====== Records for the task ======

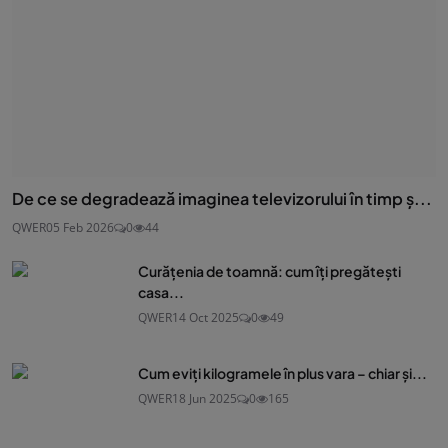
De ce se degradează imaginea televizorului în timp ș...
QWER
05 Feb 2026
0
44
Curățenia de toamnă: cum îți pregătești
casa...
QWER
14 Oct 2025
0
49
Cum eviți kilogramele în plus vara – chiar și...
QWER
18 Jun 2025
0
165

======

§ Your task
Each record should be quoted exactly, with the images omitted.

§ Reply to the exercise
De ce se degradează imaginea televizorului în timp ș...
QWER
05 Feb 2026
0
44
Curățenia de toamnă: cum îți pregătești
casa...
QWER
14 Oct 2025
0
49
Cum eviți kilogramele în plus vara – chiar și...
QWER
18 Jun 2025
0
165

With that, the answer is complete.